5 visualizaciones (últimos 30 días)
Manas
Manas el 12 de Ag. de 2024
Respondida: Steven Lord el 14 de Ag. de 2024
Currently I have an array with 3 columns and a lot of rows (about 50,000). Each value is a string I essentially want to compare the 3 values in a row and find the most common.
Say my input table looked like the following
Apple Bannana Apple
Cherry Cherry Apple
Mango Mango Mango
My outputs would be
Apple
Cherry
Mango
Please let me know if there is any advice, I have tried mode but it does not work for strings.

Respuesta aceptada

Naga
Naga el 12 de Ag. de 2024
Dear Manas,
I understand you have a large array with 3 columns and many rows, where each value is a string. You want to find the most common string in each row and output these values. Here’s how you can do in MATLAB.
  1. Define the sample data as a cell array.
  2. Use 'arrayfun' to apply the 'mostcommon' function to each row of the data.

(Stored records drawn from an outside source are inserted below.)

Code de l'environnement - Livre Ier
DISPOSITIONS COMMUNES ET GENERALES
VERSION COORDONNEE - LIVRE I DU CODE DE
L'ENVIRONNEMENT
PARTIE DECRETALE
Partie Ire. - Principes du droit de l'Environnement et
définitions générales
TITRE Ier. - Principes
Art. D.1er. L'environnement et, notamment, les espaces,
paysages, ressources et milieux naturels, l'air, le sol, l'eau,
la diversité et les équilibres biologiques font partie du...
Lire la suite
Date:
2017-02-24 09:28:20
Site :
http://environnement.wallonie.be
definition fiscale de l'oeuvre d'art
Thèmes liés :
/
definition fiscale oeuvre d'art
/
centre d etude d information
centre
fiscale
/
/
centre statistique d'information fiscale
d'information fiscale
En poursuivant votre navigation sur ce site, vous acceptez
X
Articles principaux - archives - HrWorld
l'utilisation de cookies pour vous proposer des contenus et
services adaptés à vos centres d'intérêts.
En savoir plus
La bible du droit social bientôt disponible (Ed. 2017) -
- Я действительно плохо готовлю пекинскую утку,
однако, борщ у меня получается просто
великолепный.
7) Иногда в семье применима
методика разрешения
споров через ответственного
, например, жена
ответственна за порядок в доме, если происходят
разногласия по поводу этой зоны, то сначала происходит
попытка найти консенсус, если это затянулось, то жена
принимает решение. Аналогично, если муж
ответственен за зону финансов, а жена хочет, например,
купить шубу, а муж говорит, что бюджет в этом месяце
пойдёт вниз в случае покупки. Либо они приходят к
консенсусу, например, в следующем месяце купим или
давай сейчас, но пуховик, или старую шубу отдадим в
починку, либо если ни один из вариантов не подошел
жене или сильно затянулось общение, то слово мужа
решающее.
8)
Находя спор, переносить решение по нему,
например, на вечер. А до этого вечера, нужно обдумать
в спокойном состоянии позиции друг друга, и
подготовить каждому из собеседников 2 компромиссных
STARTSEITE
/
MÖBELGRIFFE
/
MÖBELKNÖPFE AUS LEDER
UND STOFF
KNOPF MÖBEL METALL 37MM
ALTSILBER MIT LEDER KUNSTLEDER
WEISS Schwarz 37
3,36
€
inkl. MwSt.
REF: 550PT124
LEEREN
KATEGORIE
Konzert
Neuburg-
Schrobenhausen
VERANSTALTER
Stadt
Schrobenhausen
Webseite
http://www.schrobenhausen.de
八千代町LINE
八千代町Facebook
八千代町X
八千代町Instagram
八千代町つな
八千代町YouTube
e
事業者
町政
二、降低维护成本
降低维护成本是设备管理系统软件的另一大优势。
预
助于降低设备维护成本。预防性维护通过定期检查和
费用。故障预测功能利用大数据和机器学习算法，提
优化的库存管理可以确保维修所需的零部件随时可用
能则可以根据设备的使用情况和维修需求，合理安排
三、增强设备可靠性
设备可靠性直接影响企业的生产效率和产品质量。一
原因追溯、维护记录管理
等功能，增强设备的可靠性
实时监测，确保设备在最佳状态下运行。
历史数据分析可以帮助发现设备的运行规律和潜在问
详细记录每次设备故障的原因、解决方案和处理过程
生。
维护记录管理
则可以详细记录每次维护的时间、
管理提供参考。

  3. Output the results using disp.
% Sample data
data = {
'Apple', 'Banana', 'Apple';
'Cherry', 'Cherry', 'Apple';
'Mango', 'Mango', 'Mango'
};
% Apply the function to each row and store results
mostCommonValues = arrayfun(@(i) mostCommon(data(i,:)), 1:size(data, 1), 'UniformOutput', false);
% Display the results
disp(mostCommonValues);
{'Apple'} {'Cherry'} {'Mango'}
% Function to find the most common element in a cell array row
function commonValue = mostCommon(cellRow)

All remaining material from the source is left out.